_WORKING DATA_.
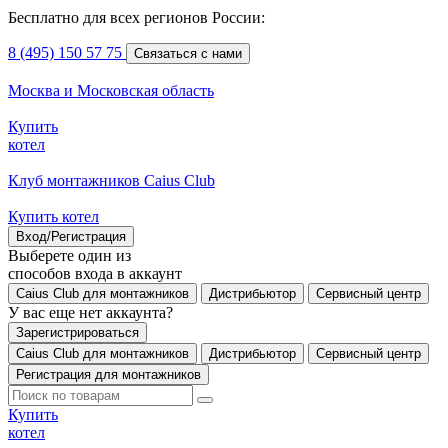
Бесплатно для всех регионов России:
8 (495) 150 57 75
Связаться с нами
Москва и Московская область
Купить
котел
Клуб монтажников Caius Club
Купить котел
Вход/Регистрация
Выберете один из
способов входа в аккаунт
Caius Club для монтажников
Дистрибьютор
Сервисный центр
У вас еще нет аккаунта?
Зарегистрироваться
Caius Club для монтажников
Дистрибьютор
Сервисный центр
Регистрация для монтажников
Купить
котел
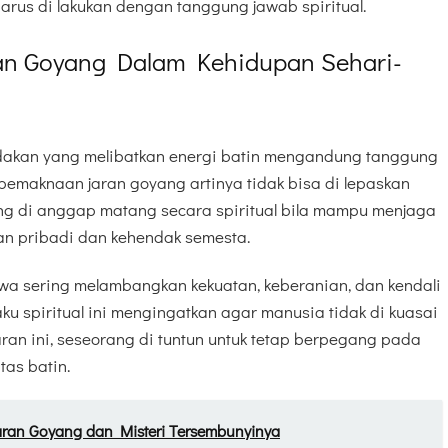
harus di lakukan dengan tanggung jawab spiritual.
ran Goyang Dalam Kehidupan Sehari-
tindakan yang melibatkan energi batin mengandung tanggung
pemaknaan jaran goyang artinya tidak bisa di lepaskan
ang di anggap matang secara spiritual bila mampu menjaga
n pribadi dan kehendak semesta.
a sering melambangkan kekuatan, keberanian, dan kendali
aku spiritual ini mengingatkan agar manusia tidak di kuasai
aran ini, seseorang di tuntun untuk tetap berpegang pada
tas batin.
Jaran Goyang dan Misteri Tersembunyinya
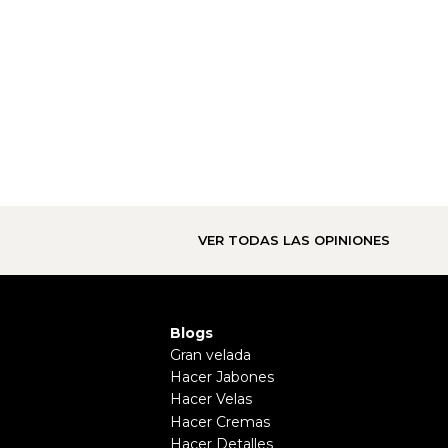
VER TODAS LAS OPINIONES
Blogs
Gran velada
Hacer Jabones
Hacer Velas
Hacer Cremas
Hacer Detalles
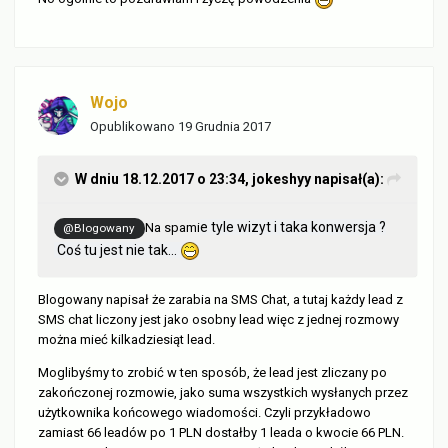
Wojo
Opublikowano
19 Grudnia 2017
W dniu 18.12.2017 o 23:34,
jokeshyy
napisał(a):
e tyle wizyt i taka konwersja ?
Na spami
@Blogowany
Coś tu jest nie tak...
Blogowany napisał że zarabia na SMS Chat, a tutaj każdy lead z
SMS chat liczony jest jako osobny lead więc z jednej rozmowy
można mieć kilkadziesiąt lead.
Moglibyśmy to zrobić w ten sposób, że lead jest zliczany po
zakończonej rozmowie, jako suma wszystkich wysłanych przez
użytkownika końcowego wiadomości. Czyli przykładowo
zamiast 66 leadów po 1 PLN dostałby 1 leada o kwocie 66 PLN.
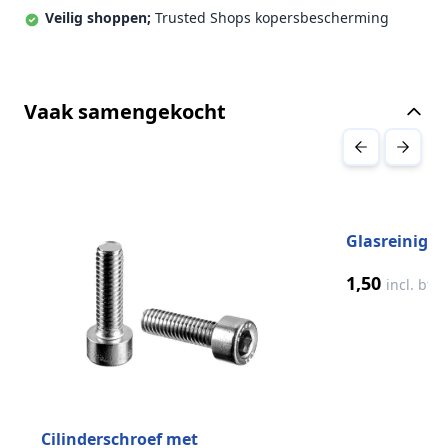
Veilig shoppen;
Trusted Shops kopersbescherming
Vaak samengekocht
Druk om carrousel over te slaan
Glasreiniger
1,50
incl. btw
Cilinderschroef met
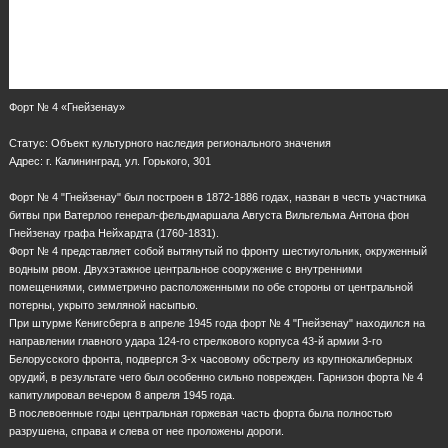
Форт № 4 «Гнейзенау»
Статус: Объект культурного наследия регионального значения
Адрес: г. Калининград, ул. Горького, 301
Форт № 4 "Гнейзенау" был построен в 1872-1886 годах, назван в честь участника
битвы при Ватерлоо генерал-фельдмаршала Августа Вильгельма Антона фон
Гнейзенау графа Нейхардта (1760-1831).
Форт № 4 представляет собой вытянутый по фронту шестиугольник, окруженный
водным рвом. Двухэтажное центральное сооружение с внутренними
помещениями, симметрично расположенными по обе стороны от центральной
потерны, укрыто земляной насыпью.
При штурме Кенигсберга в апреле 1945 года форт № 4 "Гнейзенау" находился на
направлении главного удара 124-го стрелкового корпуса 43-й армии 3-го
Белорусского фронта, подвергся 3-х часовому обстрелу из крупнокалиберных
орудий, в результате чего был особенно сильно поврежден. Гарнизон форта № 4
капитулировал вечером 8 апреля 1945 года.
В послевоенные годы центральная горжевая часть форта была полностью
разрушена, справа и слева от нее проложены дороги.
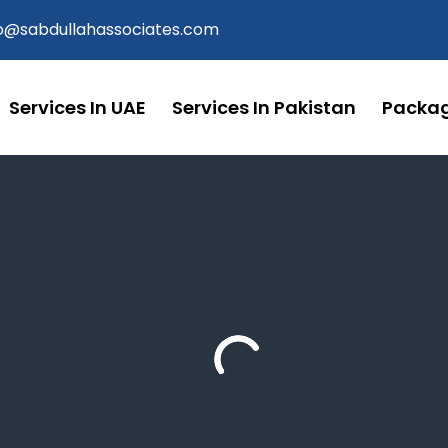
fo@sabdullahassociates.com
Services In UAE
Services In Pakistan
Packa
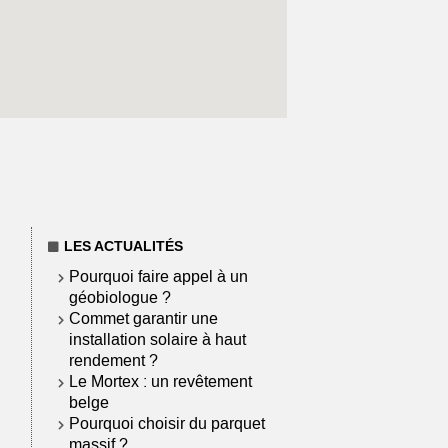
LES ACTUALITÉS
Pourquoi faire appel à un
géobiologue ?
Commet garantir une
installation solaire à haut
rendement ?
Le Mortex : un revêtement
belge
Pourquoi choisir du parquet
massif ?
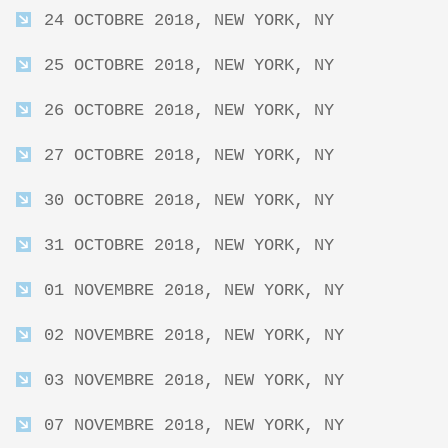
24 OCTOBRE 2018, NEW YORK, NY
25 OCTOBRE 2018, NEW YORK, NY
26 OCTOBRE 2018, NEW YORK, NY
27 OCTOBRE 2018, NEW YORK, NY
30 OCTOBRE 2018, NEW YORK, NY
31 OCTOBRE 2018, NEW YORK, NY
01 NOVEMBRE 2018, NEW YORK, NY
02 NOVEMBRE 2018, NEW YORK, NY
03 NOVEMBRE 2018, NEW YORK, NY
07 NOVEMBRE 2018, NEW YORK, NY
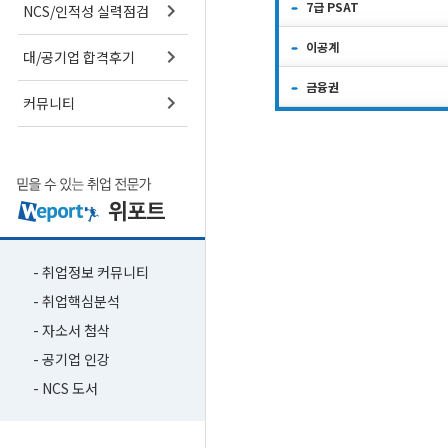
7급 PSAT
NCS/인적성 실력점검
이공계
대/공기업 합격후기
금융권
커뮤니티
- 취업정보 커뮤니티
- 취업핵심분석
- 자소서 첨삭
- 공기업 인강
- NCS 도서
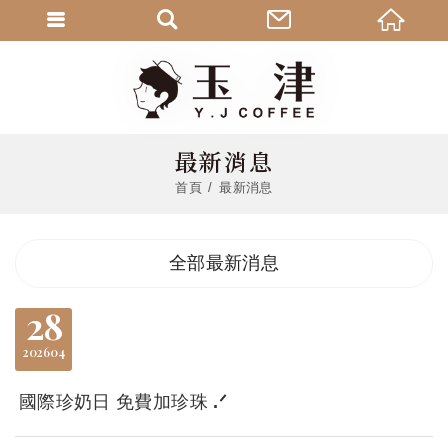
最新消息
首頁
最新消息
全部最新消息
28
2026
04
國際珍奶日 免費加珍珠 .ᐟ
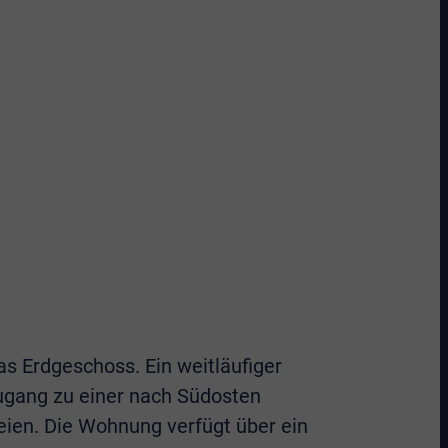
s Erdgeschoss. Ein weitläufiger
gang zu einer nach Südosten
eien. Die Wohnung verfügt über ein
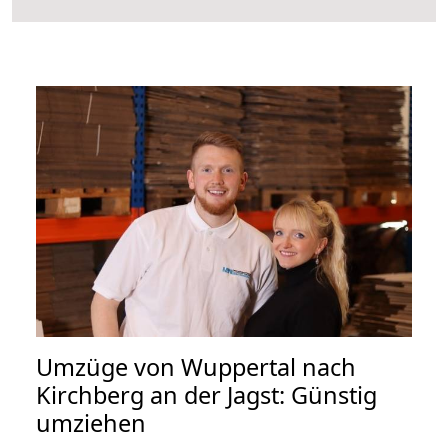
Umzüge von Wuppertal nach
Kirchberg an der Jagst: Günstig
umziehen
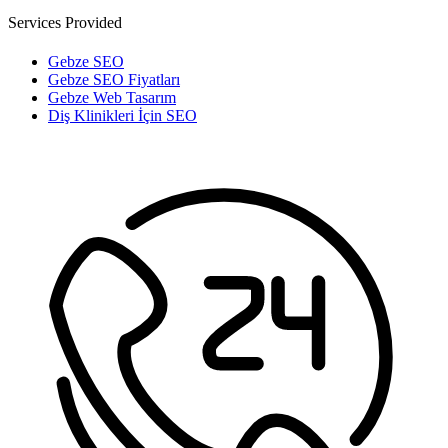
Services Provided
Gebze SEO
Gebze SEO Fiyatları
Gebze Web Tasarım
Diş Klinikleri İçin SEO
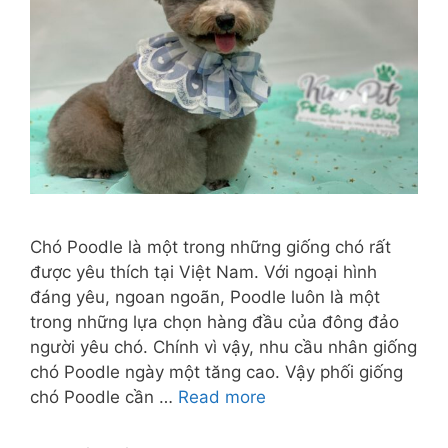
Chó Poodle là một trong những giống chó rất
được yêu thích tại Việt Nam. Với ngoại hình
đáng yêu, ngoan ngoãn, Poodle luôn là một
trong những lựa chọn hàng đầu của đông đảo
người yêu chó. Chính vì vậy, nhu cầu nhân giống
chó Poodle ngày một tăng cao. Vậy phối giống
chó Poodle cần …
Read more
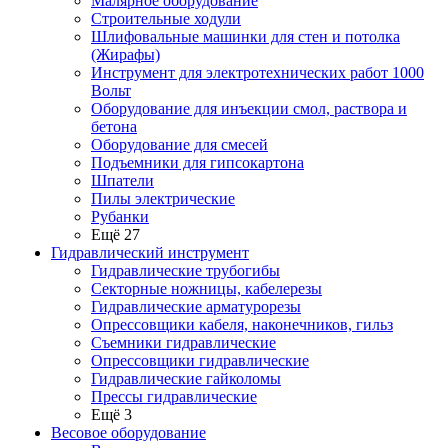
Малярное оборудование
Строительные ходули
Шлифовальные машинки для стен и потолка
(Жирафы)
Инструмент для электротехнических работ 1000
Вольт
Оборудование для инъекции смол, раствора и
бетона
Оборудование для смесей
Подъемники для гипсокартона
Шпатели
Пилы электрические
Рубанки
Ещё 27
Гидравлический инструмент
Гидравлические трубогибы
Секторные ножницы, кабелерезы
Гидравлические арматурорезы
Опрессовщики кабеля, наконечников, гильз
Съемники гидравлические
Опрессовщики гидравлические
Гидравлические гайколомы
Прессы гидравлические
Ещё 3
Весовое оборудование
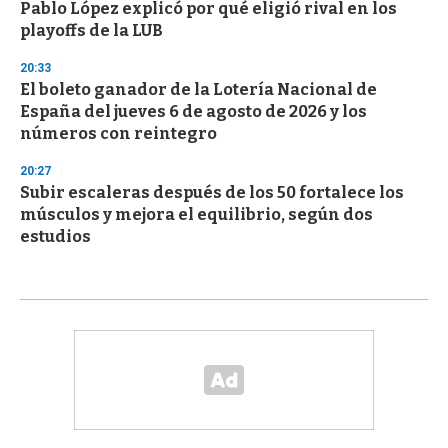
Pablo López explicó por qué eligió rival en los
playoffs de la LUB
20:33
El boleto ganador de la Lotería Nacional de
España del jueves 6 de agosto de 2026 y los
números con reintegro
20:27
Subir escaleras después de los 50 fortalece los
músculos y mejora el equilibrio, según dos
estudios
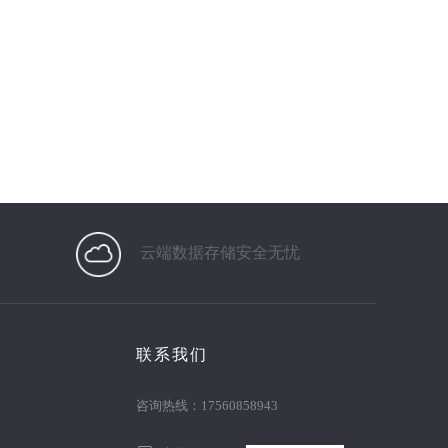
云端数据存储安全无忧
联系我们
咨询热线：17560858943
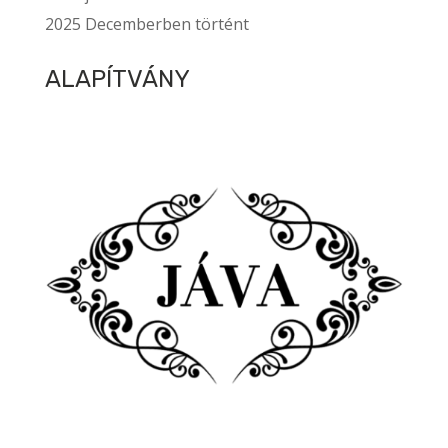
2025 Decemberben történt
ALAPÍTVÁNY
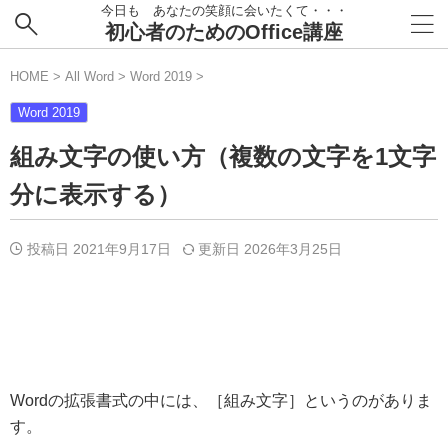
今日も あなたの笑顔に会いたくて・・・
初心者のためのOffice講座
HOME
>
All Word
>
Word 2019
>
Word 2019
組み文字の使い方（複数の文字を1文字
分に表示する）
投稿日 2021年9月17日
更新日
2026年3月25日
Wordの拡張書式の中には、［組み文字］というのがありま
す。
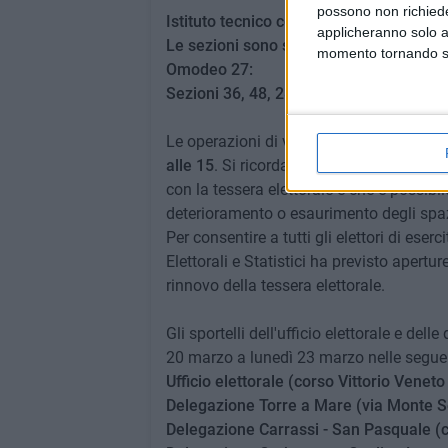
possono non richieder
Istituto tecnico commerciale "G. Cesare
applicheranno solo a
Le sezioni sono state trasferite presso i
momento tornando su 
Omodeo 27:
Sezioni 36, 48, 283 e 300
Le operazioni di voto si svolgeranno
dom
alle 15
. Si ricorda che per votare è nec
con la tessera elettorale e che è possibil
deterioramento o esaurimento degli spaz
Per consentire a tutti gli elettori di eserci
Elettorali e Statistici ha previsto aperture 
rinnovo della tessera elettorale.
Gli sportelli dell'ufficio elettorale e del
20 marzo a lunedì 23 marzo nelle seguen
Ufficio elettorale (corso Vittorio Veneto 
Delegazione Torre a Mare (via Monte Se
Delegazione Carrassi - San Pasquale (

_TASK GOAL_. Reproduce the records exactly, starting with their first line and ending with the line that contains "tindakan yang melibatkan", though pictures should be dropped.

_ANSWER AREA_.
Бесплатно для всех регионов России:
8 (495) 150 57 75
Связаться с нами
Москва и Московская область
Купить
котел
Клуб монтажников Caius Club
Купить котел
Вход/Регистрация
Выберете один из
способов входа в аккаунт
Caius Club для монтажников
Дистрибьютор
Сервисный центр
У вас еще нет аккаунта?
Зарегистрироваться
Caius Club для монтажников
Дистрибьютор
Сервисный центр
Регистрация для монтажников
Купить
котел
harus di lakukan dengan tanggung jawab spiritual.
ran Goyang Dalam Kehidupan Sehari-
tindakan yang melibatkan energi batin mengandung tanggung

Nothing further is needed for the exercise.